An occasional headache might make you anxious about a brain tumor, or muscle aches might make you think you’re suffering a stroke. Even if you don’t think specifically of tumors or strokes, you might overthink the situation and convince yourself that something is going on.
If your mind immediately going to the worst-case scenario, it could be a sign of underlying anxiety. Your body changes, and you will experience discomfort sometimes, but it doesn’t always mean that something serious is wrong.
6. Avoiding People and Places for fear of Getting an Illness
A sign of hypochondria is when you avoid people and places because you’re afraid to catch an illness. Researchers from the Harvard Medical School found that hypochondriac patients exhibit avoidant behaviors, resulting in a lower quality of life.
Sometimes, you might avoid places that remind you of illness. These places would include hospitals, locations where you’ve been sick, or where you have seen others be sick. Your obsession might become so severe that you can’t watch movies or shows that have sick people in them.
When when you feel fine, you’ll experience anxiety about future illnesses or injuries. Constantly being on alert and focusing on every sneeze isn’t a good sign. It could interfere with your daily life and relationships.
7. Excessively Researching the Internet for Possible Symptoms or Illness
If you find yourself searching the internet for your symptoms and possible causes, it’s a sign of hypochondria. You might search for minor symptoms and see it on a list for something more serious, and then that sends you into a panic. Then, you might start thinking that you have some of the other symptoms on the list, even if you hadn’t noticed them before.
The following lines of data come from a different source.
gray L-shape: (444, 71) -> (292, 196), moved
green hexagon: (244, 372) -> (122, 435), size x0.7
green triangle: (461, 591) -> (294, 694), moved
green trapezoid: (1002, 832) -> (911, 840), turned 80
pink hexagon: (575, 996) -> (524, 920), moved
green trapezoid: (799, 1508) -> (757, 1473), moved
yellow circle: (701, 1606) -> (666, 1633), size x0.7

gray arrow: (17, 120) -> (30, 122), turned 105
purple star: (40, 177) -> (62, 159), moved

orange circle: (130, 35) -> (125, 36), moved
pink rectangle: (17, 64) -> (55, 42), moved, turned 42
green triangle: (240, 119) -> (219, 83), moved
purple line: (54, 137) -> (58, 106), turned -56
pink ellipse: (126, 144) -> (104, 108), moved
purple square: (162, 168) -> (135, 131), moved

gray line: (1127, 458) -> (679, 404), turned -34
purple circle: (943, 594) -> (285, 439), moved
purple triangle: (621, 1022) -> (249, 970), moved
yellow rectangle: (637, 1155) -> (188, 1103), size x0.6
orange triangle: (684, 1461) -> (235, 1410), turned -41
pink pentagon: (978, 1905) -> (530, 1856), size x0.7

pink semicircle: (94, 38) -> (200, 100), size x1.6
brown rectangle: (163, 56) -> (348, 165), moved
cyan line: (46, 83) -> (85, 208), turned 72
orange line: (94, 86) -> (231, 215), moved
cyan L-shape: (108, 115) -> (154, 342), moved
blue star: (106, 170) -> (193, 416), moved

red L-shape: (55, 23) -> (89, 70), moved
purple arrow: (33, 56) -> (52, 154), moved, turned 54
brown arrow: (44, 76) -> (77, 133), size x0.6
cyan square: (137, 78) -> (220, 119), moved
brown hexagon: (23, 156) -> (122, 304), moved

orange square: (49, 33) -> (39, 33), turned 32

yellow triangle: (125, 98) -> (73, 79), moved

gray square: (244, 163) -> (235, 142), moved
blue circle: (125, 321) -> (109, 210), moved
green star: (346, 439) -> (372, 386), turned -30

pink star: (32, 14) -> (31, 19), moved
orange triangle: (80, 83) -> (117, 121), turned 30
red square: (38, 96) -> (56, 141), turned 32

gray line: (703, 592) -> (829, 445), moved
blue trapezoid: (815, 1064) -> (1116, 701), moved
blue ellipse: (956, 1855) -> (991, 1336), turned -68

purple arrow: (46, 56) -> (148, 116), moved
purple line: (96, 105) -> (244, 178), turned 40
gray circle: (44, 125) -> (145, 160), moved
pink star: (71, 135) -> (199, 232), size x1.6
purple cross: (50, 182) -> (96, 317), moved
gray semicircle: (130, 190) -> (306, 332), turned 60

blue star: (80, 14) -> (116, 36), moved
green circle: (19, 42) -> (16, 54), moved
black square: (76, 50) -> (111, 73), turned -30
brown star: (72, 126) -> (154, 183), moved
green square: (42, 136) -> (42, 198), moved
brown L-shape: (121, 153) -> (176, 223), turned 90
This health obsession might turn into researching other medical conditions, too. If you start reading the symptoms of health issues you’ve never considered before, you convince yourself you have them. When you do this, you add more worry and anxiety to what you are already experiencing.
8. Stressing Too Much About Possible Illness Affecting Your Activities of Daily Living
One of the biggest signs that you might be a hypochondriac is allowing your health anxiety to interfere with your daily life. The fear and worry can become so consumed that it takes over their life. It can hinder your ability to work in a professional setting, function daily, and maintain fulfilling relationships.
Your hypochondria might prevent you from attending important events, leaving you with regret and your loved ones upset. You miss out on opportunities, and you watch everyone else experience life without you. Even when you realize you are missing out and still can’t convince yourself to do things, it’s a drastic sign of hypochondria.
Next let’s look at how to stop being a hypochondriac.
Seeking professional therapy can help you overcome hypochondria. Talking to a therapist about your worries can help you work through them, and they can offer a new perspective.
Some herbs can bring peace and calm to your body. Try using lavender, chamomile, or peppermint to alleviate your anxiety.
Practicing meditation can help you be present at the moment as you engage in rhythmic breathing. You can meditate anywhere, as long as you have a quiet space, which can help you no matter where you are.
Eat a Healthy Diet
Proper nutrition can help heal your mind and body, making you feel better and giving you energy. Changing your eating habits can reduce anxiety, too.
While there is no cure for hypochondria, you can manage your symptoms. If you think you are a hypochondriac, start making beneficial changes in your life. Talk to a medical professional to see what they advise, and get all of the help you can.
Once you can quiet your health fears and reduce anxiety, you can start to live your life again. Let go of the worry that consumes you and begin finding positive things to fill your life instead.